=== Task details ===
Would you return exactly the lines below from the line with "complete the application" through the line with "Michel Martin", both included, and nothing else, leaving out the pictures?

=== Data for this exercise ===
_ _ _ _ _

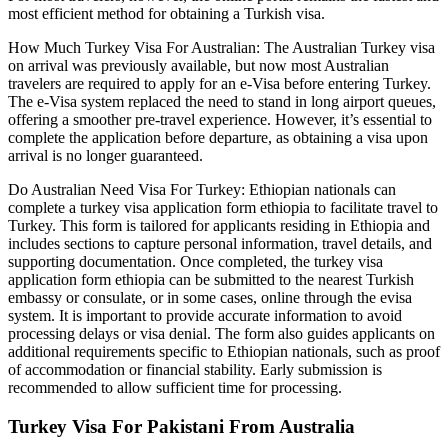
most efficient method for obtaining a Turkish visa.
How Much Turkey Visa For Australian: The Australian Turkey visa
on arrival was previously available, but now most Australian
travelers are required to apply for an e-Visa before entering Turkey.
The e-Visa system replaced the need to stand in long airport queues,
offering a smoother pre-travel experience. However, it’s essential to
complete the application before departure, as obtaining a visa upon
arrival is no longer guaranteed.
Do Australian Need Visa For Turkey: Ethiopian nationals can
complete a turkey visa application form ethiopia to facilitate travel to
Turkey. This form is tailored for applicants residing in Ethiopia and
includes sections to capture personal information, travel details, and
supporting documentation. Once completed, the turkey visa
application form ethiopia can be submitted to the nearest Turkish
embassy or consulate, or in some cases, online through the evisa
system. It is important to provide accurate information to avoid
processing delays or visa denial. The form also guides applicants on
additional requirements specific to Ethiopian nationals, such as proof
of accommodation or financial stability. Early submission is
recommended to allow sufficient time for processing.
Turkey Visa For Pakistani From Australia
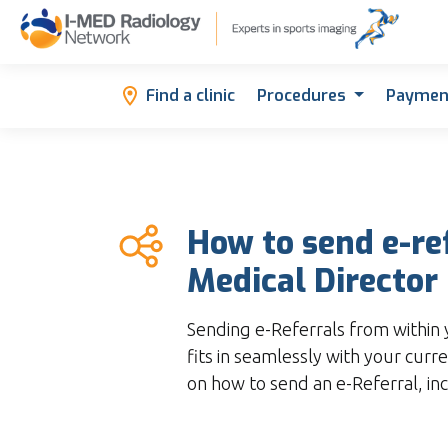
Find a clinic
Procedures
Paymen
How to send e-re
Medical Director
Sending e-Referrals from within 
fits in seamlessly with your curre
on how to send an e-Referral, in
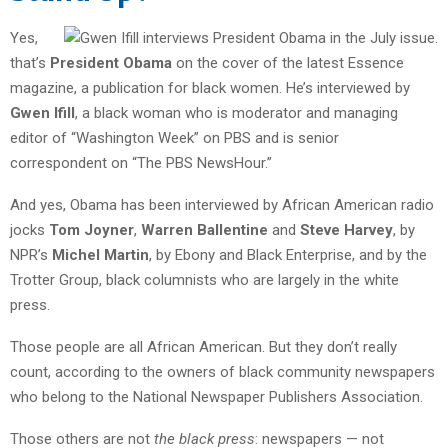
Yes,
that’s
President Obama
on the cover of the latest Essence
magazine, a publication for black women. He’s interviewed by
Gwen Ifill
, a black woman who is moderator and managing
editor of “Washington Week” on PBS and is senior
correspondent on “The PBS NewsHour.”
And yes, Obama has been interviewed by African American radio
jocks
Tom Joyner
,
Warren Ballentine
and
Steve Harvey
, by
NPR’s
Michel Martin
, by Ebony and Black Enterprise, and by the
Trotter Group, black columnists who are largely in the white
press.
Those people are all African American. But they don’t really
count, according to the owners of black community newspapers
who belong to the National Newspaper Publishers Association.
Those others are not
the black press
: newspapers — not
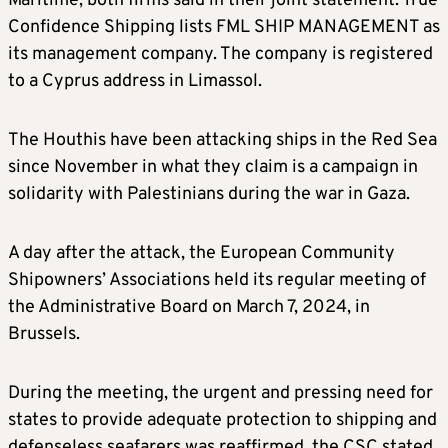
Maritime, both firms said in their joint statement. True
Confidence Shipping lists FML SHIP MANAGEMENT as
its management company. The company is registered
to a Cyprus address in Limassol.
The Houthis have been attacking ships in the Red Sea
since November in what they claim is a campaign in
solidarity with Palestinians during the war in Gaza.
A day after the attack, the European Community
Shipowners’ Associations held its regular meeting of
the Administrative Board on March 7, 2024, in
Brussels.
During the meeting, the urgent and pressing need for
states to provide adequate protection to shipping and
defenseless seafarers was reaffirmed, the CSC stated.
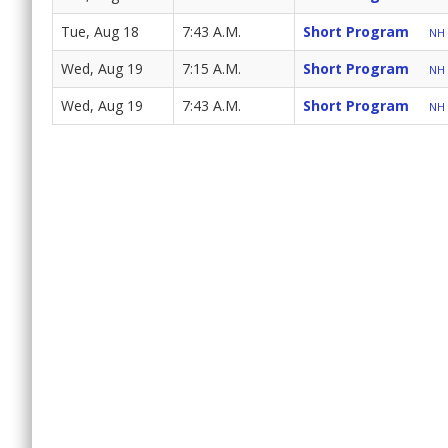
Tue, Aug 18
7:43 A.M.
Short Program
NH 
Wed, Aug 19
7:15 A.M.
Short Program
NH 
Wed, Aug 19
7:43 A.M.
Short Program
NH 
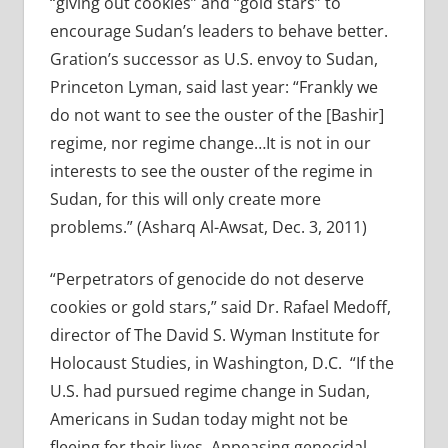
“giving out cookies” and “gold stars” to
encourage Sudan’s leaders to behave better.
Gration’s successor as U.S. envoy to Sudan,
Princeton Lyman, said last year: “Frankly we
do not want to see the ouster of the [Bashir]
regime, nor regime change…It is not in our
interests to see the ouster of the regime in
Sudan, for this will only create more
problems.” (Asharq Al-Awsat, Dec. 3, 2011)
“Perpetrators of genocide do not deserve
cookies or gold stars,” said Dr. Rafael Medoff,
director of The David S. Wyman Institute for
Holocaust Studies, in Washington, D.C. “If the
U.S. had pursued regime change in Sudan,
Americans in Sudan today might not be
fleeing for their lives. Appeasing genocidal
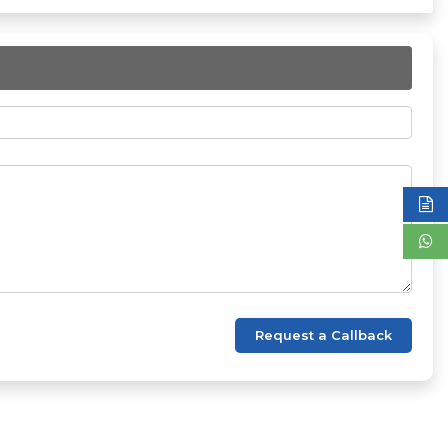
Request a Callback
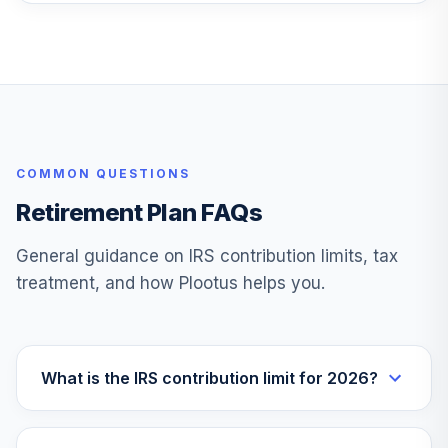
F000011DGN
iShares US
28
.
0.0%
Insurance ETF
IAK
Great-West
Lifetime Cnsrv
29
.
0.0%
COMMON QUESTIONS
2020 Svc
F00000WVE3
Retirement Plan FAQs
Tri-Continental
General guidance on IRS contribution limits, tax
30
.
0.0%
Corporation
treatment, and how Plootus helps you.
TY
Lord Abbett New
31
.
0.0%
York Tax Free C
What is the IRS contribution limit for 2026?
NYLAX
Direxion Dly S&P
Oil&Gs Ex&Prd Br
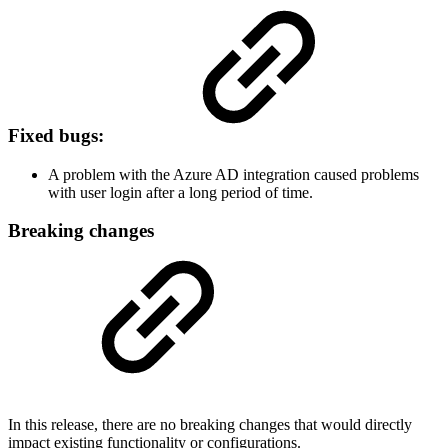
Fixed bugs:
A problem with the Azure AD integration caused problems
with user login after a long period of time.
Breaking changes
In this release, there are no breaking changes that would directly
impact existing functionality or configurations.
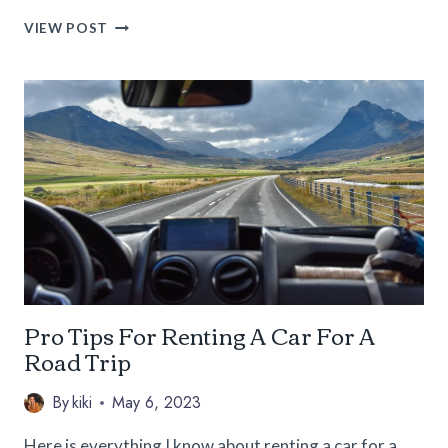
13
VIEW POST
PROS
AND
CONS
OF
LIVING
IN
CALIFORNIA
FOR
SOLO
FEMALE
NOMADS
Pro Tips For Renting A Car For A
Road Trip
By
kiki
May 6, 2023
Here is everything I know about renting a car for a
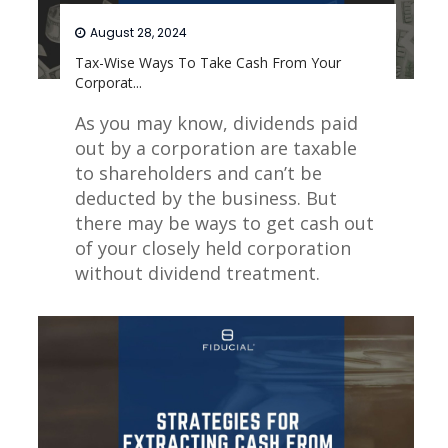
August 28, 2024
Tax-Wise Ways To Take Cash From Your
Corporat...
As you may know, dividends paid
out by a corporation are taxable
to shareholders and can’t be
deducted by the business. But
there may be ways to get cash out
of your closely held corporation
without dividend treatment.
Read More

_ _ _ _ _

=== Solution ===
complete the application before departure, as obtaining a visa upon
arrival is no longer guaranteed.
Do Australian Need Visa For Turkey: Ethiopian nationals can
complete a turkey visa application form ethiopia to facilitate travel to
Turkey. This form is tailored for applicants residing in Ethiopia and
includes sections to capture personal information, travel details, and
supporting documentation. Once completed, the turkey visa
application form ethiopia can be submitted to the nearest Turkish
embassy or consulate, or in some cases, online through the evisa
system. It is important to provide accurate information to avoid
processing delays or visa denial. The form also guides applicants on
additional requirements specific to Ethiopian nationals, such as proof
of accommodation or financial stability. Early submission is
recommended to allow sufficient time for processing.
Turkey Visa For Pakistani From Australia
Find a clinic
Procedures
Paymen
How to send e-re
Medical Director
Sending e-Referrals from within 
fits in seamlessly with your curre
on how to send an e-Referral, in
Yes,
that’s
President Obama
on the cover of the latest Essence
magazine, a publication for black women. He’s interviewed by
Gwen Ifill
, a black woman who is moderator and managing
editor of “Washington Week” on PBS and is senior
correspondent on “The PBS NewsHour.”
And yes, Obama has been interviewed by African American radio
jocks
Tom Joyner
,
Warren Ballentine
and
Steve Harvey
, by
NPR’s
Michel Martin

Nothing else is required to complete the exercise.